Not only is understanding medieval Scandinavian art important for addressing such outstanding misrepresentations today, but extant Scandinavian objects can provide valuable information about the medieval world broadly. For example, there remains a rich corpus of painted altar frontals and sculptures preserved in modern-day Norway, Sweden, and Denmark, despite the fact that such extant objects from medieval Scandinavia remain on the margins of scholarship. In this panel we aim to explore how medieval Scandinavian art and architecture contribute to our wider knowledge of the medieval world. We are especially keen on papers that promote interregional artistic relationships, as well as issues of race and identity in Scandinavia in the Middle Ages.
We conceive of Scandinavia broadly, including Denmark, Norway, Sweden, Finland, Iceland, as well as the Baltic and North Sea areas, and we define the Middle Ages in Scandinavia from the Viking Age through the sixteenth century.
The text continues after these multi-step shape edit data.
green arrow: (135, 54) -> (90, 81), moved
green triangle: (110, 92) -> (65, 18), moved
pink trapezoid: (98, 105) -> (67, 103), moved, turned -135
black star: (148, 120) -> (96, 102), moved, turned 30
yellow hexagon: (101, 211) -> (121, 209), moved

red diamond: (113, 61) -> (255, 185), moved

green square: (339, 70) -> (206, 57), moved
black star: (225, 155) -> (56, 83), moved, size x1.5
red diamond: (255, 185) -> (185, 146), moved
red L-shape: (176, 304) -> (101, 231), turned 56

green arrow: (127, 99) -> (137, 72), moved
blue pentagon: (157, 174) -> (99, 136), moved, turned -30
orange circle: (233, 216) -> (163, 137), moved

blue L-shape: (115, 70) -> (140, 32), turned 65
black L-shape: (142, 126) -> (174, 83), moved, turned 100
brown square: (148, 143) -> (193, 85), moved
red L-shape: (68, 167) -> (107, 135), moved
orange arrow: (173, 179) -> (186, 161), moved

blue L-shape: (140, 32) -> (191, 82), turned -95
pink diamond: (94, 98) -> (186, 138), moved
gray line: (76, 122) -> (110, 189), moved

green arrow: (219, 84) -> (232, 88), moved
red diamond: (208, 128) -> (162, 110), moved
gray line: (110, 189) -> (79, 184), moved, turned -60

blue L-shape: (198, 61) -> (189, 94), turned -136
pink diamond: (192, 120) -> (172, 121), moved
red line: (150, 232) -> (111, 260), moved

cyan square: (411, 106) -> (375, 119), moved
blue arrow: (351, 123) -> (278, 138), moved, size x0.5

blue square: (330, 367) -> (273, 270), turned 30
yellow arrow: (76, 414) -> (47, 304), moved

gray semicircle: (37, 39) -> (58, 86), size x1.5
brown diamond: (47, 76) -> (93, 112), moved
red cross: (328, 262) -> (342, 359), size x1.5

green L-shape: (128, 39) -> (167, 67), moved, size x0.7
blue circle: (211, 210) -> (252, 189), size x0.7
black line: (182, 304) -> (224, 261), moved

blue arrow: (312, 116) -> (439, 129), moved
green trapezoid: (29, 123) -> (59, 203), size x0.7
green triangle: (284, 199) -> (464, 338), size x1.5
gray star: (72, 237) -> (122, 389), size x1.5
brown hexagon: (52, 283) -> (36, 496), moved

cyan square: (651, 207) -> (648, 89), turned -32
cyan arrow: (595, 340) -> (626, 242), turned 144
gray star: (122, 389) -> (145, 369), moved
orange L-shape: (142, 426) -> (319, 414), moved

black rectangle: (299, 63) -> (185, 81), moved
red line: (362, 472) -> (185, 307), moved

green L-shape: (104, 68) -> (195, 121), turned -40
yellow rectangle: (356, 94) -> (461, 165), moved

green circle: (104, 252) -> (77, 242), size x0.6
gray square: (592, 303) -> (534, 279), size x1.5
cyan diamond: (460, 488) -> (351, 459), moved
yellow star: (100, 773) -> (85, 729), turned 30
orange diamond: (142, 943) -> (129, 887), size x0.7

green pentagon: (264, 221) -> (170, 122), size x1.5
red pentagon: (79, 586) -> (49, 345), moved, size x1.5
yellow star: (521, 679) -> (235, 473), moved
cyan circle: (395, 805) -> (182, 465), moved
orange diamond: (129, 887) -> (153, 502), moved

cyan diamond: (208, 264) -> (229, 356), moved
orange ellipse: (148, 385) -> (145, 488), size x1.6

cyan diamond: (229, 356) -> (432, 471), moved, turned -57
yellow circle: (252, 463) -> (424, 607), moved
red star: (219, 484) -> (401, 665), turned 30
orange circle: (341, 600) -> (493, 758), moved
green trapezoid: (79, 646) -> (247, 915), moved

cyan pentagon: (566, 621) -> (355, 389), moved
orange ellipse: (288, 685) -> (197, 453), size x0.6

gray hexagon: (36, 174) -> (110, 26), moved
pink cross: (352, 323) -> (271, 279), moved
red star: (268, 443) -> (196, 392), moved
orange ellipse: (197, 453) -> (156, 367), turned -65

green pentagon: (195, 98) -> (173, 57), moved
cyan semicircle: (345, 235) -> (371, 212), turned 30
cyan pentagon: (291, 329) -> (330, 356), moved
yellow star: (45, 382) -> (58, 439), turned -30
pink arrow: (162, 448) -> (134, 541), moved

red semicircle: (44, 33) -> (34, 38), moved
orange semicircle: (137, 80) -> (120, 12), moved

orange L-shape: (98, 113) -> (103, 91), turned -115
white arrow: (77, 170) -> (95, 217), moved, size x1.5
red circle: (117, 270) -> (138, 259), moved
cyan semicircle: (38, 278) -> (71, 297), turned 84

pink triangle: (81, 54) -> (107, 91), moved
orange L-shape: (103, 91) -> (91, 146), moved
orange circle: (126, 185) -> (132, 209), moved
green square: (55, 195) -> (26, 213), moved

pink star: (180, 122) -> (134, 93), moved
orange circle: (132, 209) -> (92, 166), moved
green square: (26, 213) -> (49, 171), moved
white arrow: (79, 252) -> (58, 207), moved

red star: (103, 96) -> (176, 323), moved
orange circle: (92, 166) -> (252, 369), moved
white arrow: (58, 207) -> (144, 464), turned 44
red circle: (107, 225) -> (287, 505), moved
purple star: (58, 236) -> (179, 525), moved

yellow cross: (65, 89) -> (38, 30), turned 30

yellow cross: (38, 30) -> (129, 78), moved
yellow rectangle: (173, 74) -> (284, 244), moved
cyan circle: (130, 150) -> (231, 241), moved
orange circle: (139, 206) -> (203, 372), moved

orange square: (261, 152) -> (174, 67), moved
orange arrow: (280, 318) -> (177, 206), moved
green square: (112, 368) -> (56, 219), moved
We welcome papers across geographic, temporal, and material contexts that address Scandinavian artistic and visual cultures in the Middle Ages. Materials may include, but are not limited to: architecture, sculpture, maps, manuscripts, woodcuts, and the visual arts of liturgy and pilgrimage.
Participants in ICMA-sponsored sessions must be ICMA members and may also be eligible to receive travel funds, generously provided by the Samuel H. Kress Foundation. For more information please see: http://www.medievalart.org/kress-travel-grant.
Please send paper proposals of 300 words to the Chair of the ICMA Programs Committee, Beth Williamson (beth.williamson@bristol.ac.uk), and the co-organizers Ingrid Lunnan Nødseth (Ingrid.nodseth@ntnu.no) and Laura Tillery (laura.tillery@ntnu.no) by 3 September 2019, together with a short C.V., and a completed Participant Information Form, to be found at the following address: https://wmich.edu/medievalcongress/submissions#papers.
Please include your name, title, and affiliation on the abstract.
All abstracts not accepted for the session will be forwarded to the Congress administration for consideration in general sessions, as per Congress regulations.